1980 sonrası dönemde belediyelerin futbol alanına girmesi ile başlayan süreç, ilçe ya da bölge takımlarına aktarılan kaynakların dışında belediye başkanlarının doğrudan kulüp başkanlığına da el koyması ile devam etmişti.

Özellikle 1984 senesinde ANAP’ın yerel seçimlerde önemli mevziler kazanması, futbola olan müdahalenin yeni boyutlarını ortaya çıkarmış oldu. İlk olarak ortaya çıkan ise 1984-1985 sezonundan itibaren yeniden başlatılan 3. Lig oldu. Bu kararla birlikte lige dâhil edilen, ‘kaynaksız’ kulüpler ile belediyelerin teması mümkün hale gelmiş, belediyeler ‘spora destek ve halkı spor ile kaynaştırma’ bahaneleri ile futbol ve kulüpler üzerinde tahakküm kurma yetkisi kazanmış oldular.

Başakşehir’e varacak olan sürecin doğum sancılarıdır.

Yeni modelleme, prototipini Ankara’da Melih Gökçek ve Keçiörengücü takımında bulur.  Ancak pek gecikmeden, takımın 1. Ligin kapısından dönmesi, 1990’larda Ankara Büyükşehir Belediye Başkanı olarak seçilen Gökçek’in dikkatini Ankaraspor’a çevirmesine yol açar. Sonrası ise malum bir süreç olarak, Ankaragücü faciası ve Osmanlıspor’a kadar süren bir ‘paralizasyon ve gericileştirme’ sürecine dönüşür. Bu sayede, halka spora dönük hizmet sunmak olarak yazılıp çizilen kulüp amaçlarının, çok da seyircisi olmayan politik bir aygıt olarak tasarlanmış “yapay kulüpler” inşa etmek olduğu sonucunu ortaya koymuştur.
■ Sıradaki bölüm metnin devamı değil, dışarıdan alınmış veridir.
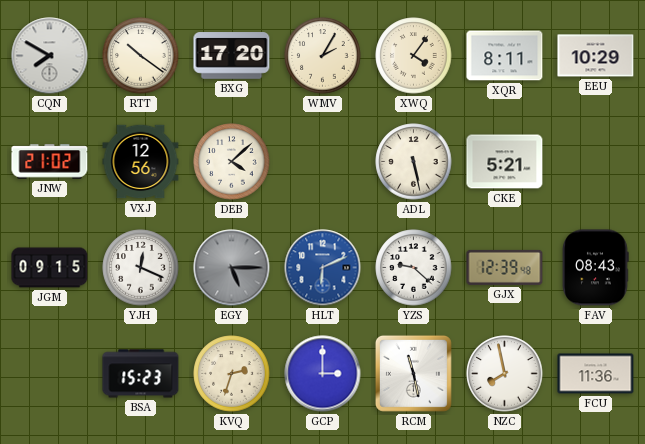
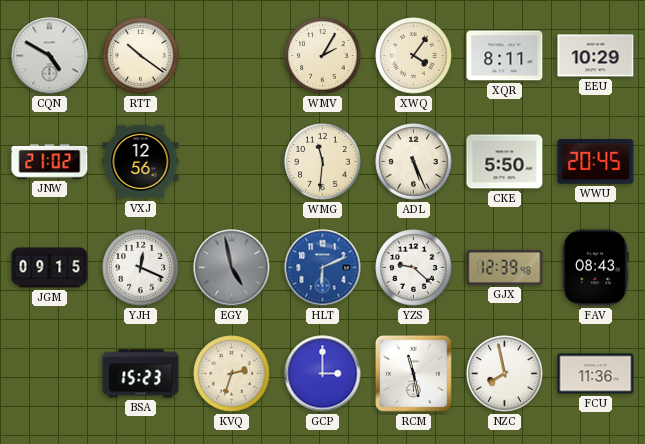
CQN: 7:50 -> 4:50
BXG: 17:20 -> none
DEB: 4:08 -> none
WMG: none -> 11:31
ADL: 5:28 -> 5:26
CKE: 5:21 -> 5:50
WWU: none -> 20:45
EGY: 5:15 -> 4:58
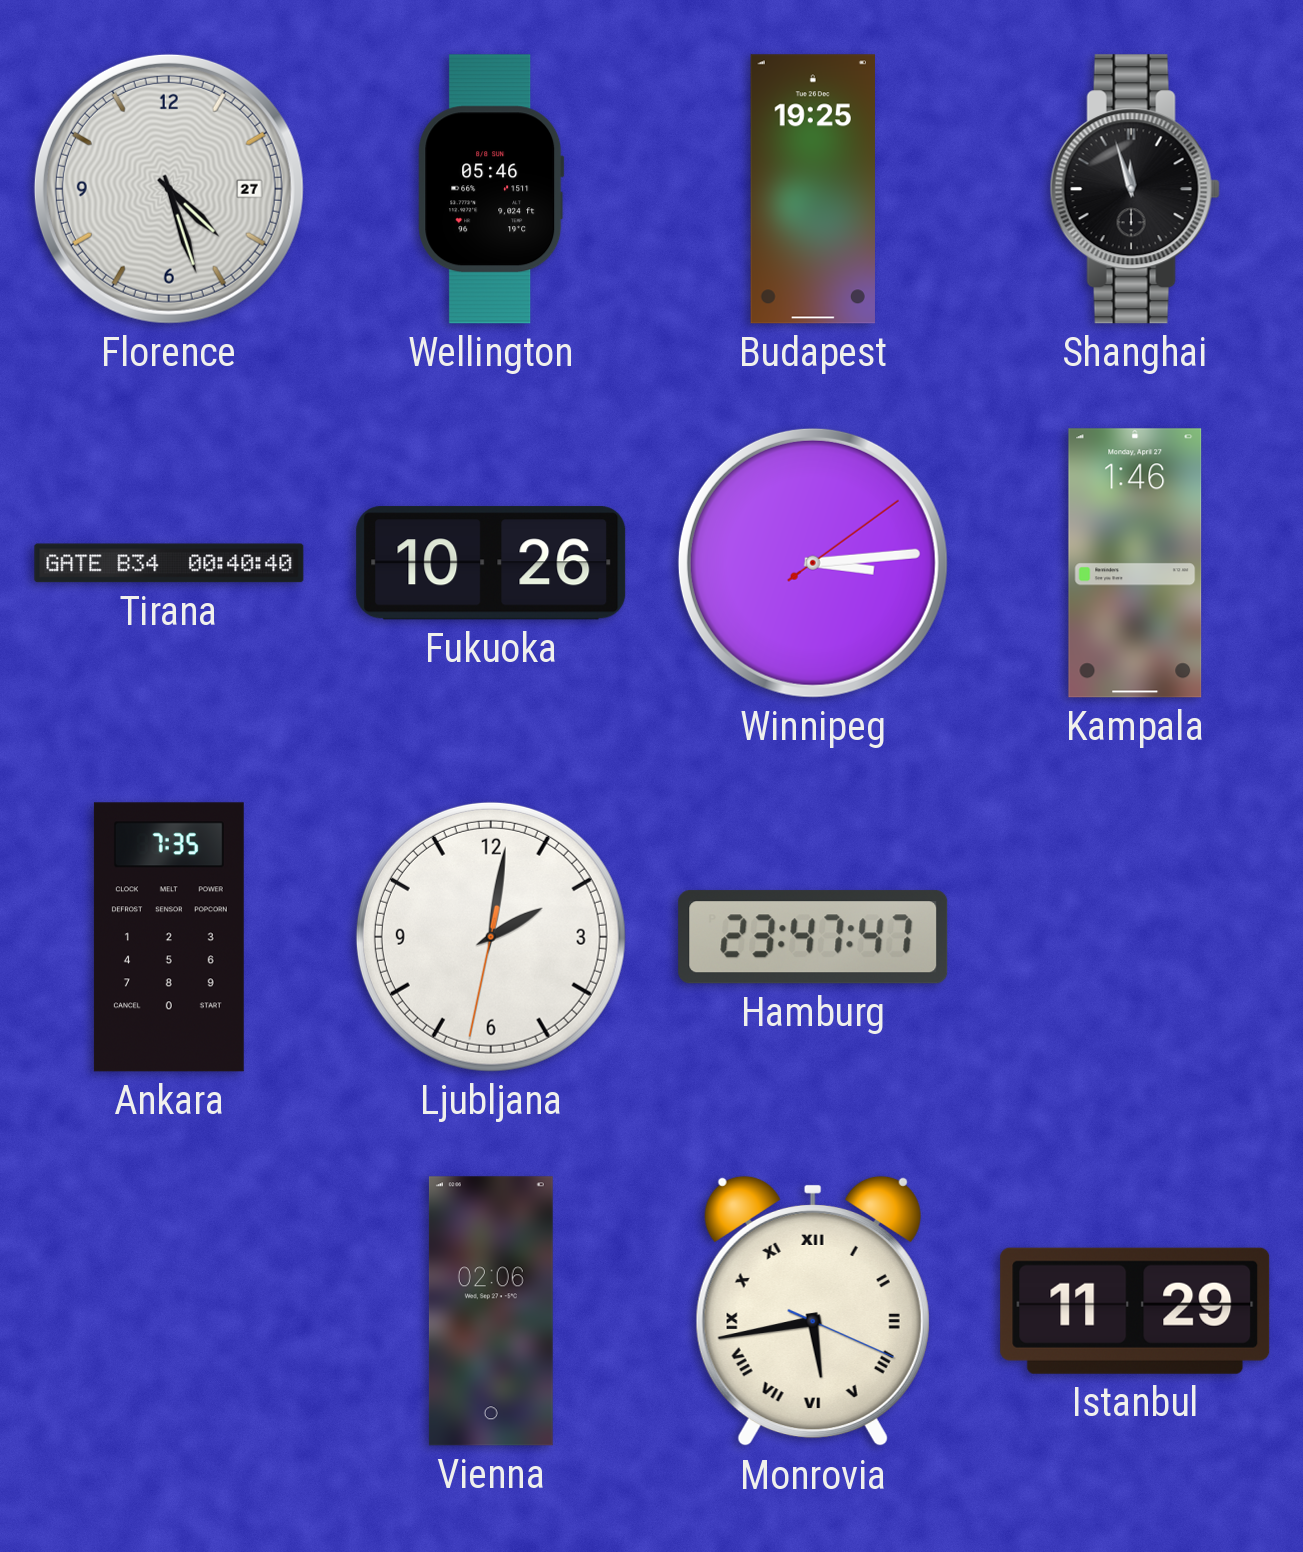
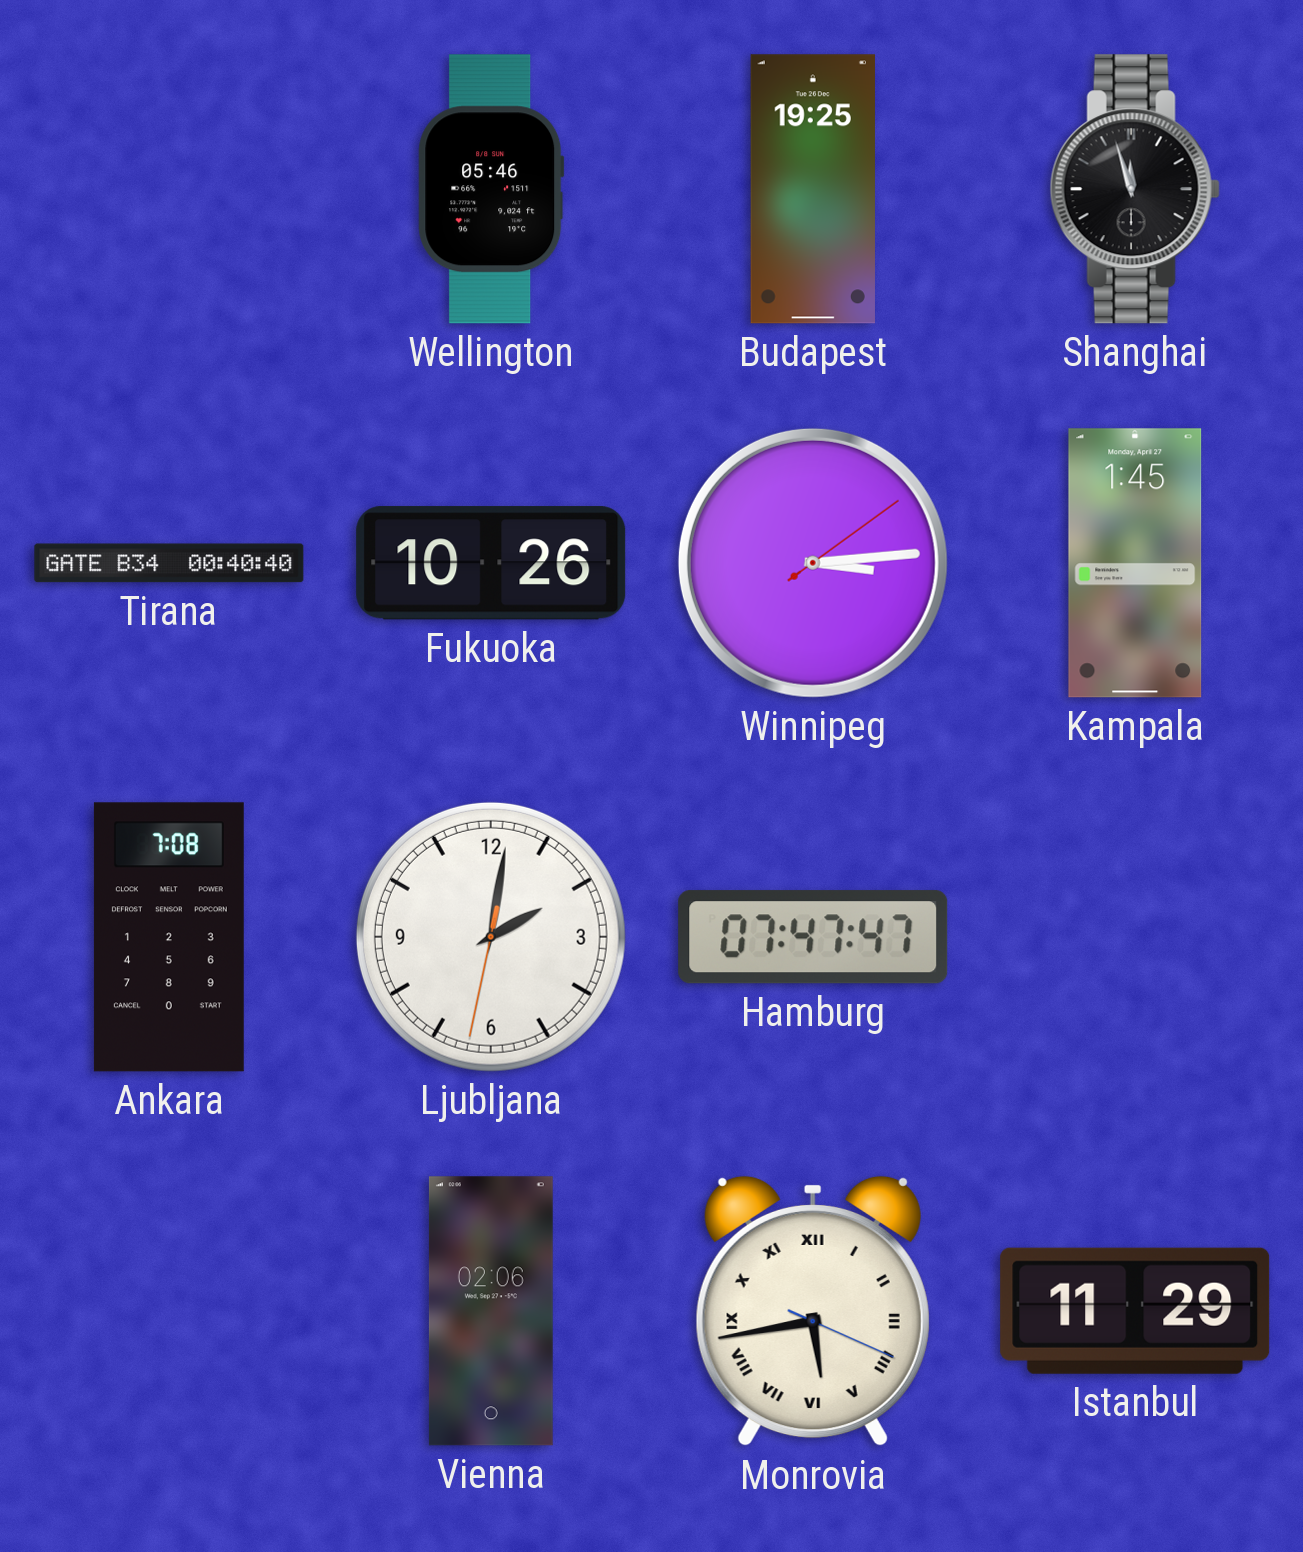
Florence: 4:27 -> none
Kampala: 1:46 -> 1:45
Ankara: 7:35 -> 7:08
Hamburg: 23:47 -> 07:47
Adında belediye olmayan ve doğrudan kuruma bağımlı gözükmeyen, ancak siyasiler tarafından palazlandırılıp 3. Lig içerisinden Süper Lig’e ‘ivedilikle’ yükselmesine çanak tutulan Kasımpaşa gibi kulüpler de, futbolda himayeciliğin nasıl da yerleşiklik kazandığını ‘diğer taraftan’ gösteren örneklerden olmuşlardır. 

Bu belediyecilik-futbol manevraları siyasal sahnede palazlanan Refah Partisi ile başka bir kimlik kazanmıştı 90’larda. Özellikle kimi gerici holdinglerin futbol arenalarında da fotoğraf vermek istemeleri sonucu şirketlerin kurulduğu kentin takımlarına yaptıkları yatırım ve sponsorluk, bir tanıtım ve ülke ekonomisinden pay kapma telaşına denk düşüyordu. Bunun o dönemlerdeki en önemli örneklerini ise Almanya’daki Türklerden toplanan paralar ile kurulan Endüstri Holding, Yimpaş ve Kombassan Holding oluşturmuştu.

Benzerlikler çoktur ve artarak devam etmektedir.

Kombassan Konyaspor, Yimpaş Yozgatspor gibi kulüpler ile girilen futbol sektöründeki bir diğer örnek, zamane takımı Kompen Ladikspor’dur. Yine Kombassan’ın desteğini alan bu kulüp, Konya’nın görece küçük denilebilecek ilçelerinden biri olan Ladik’e bir ‘modüler pencere fabrikası’ kuruyor ve kulüp 2000-2001 sezonunda profesyonel oluyordu. 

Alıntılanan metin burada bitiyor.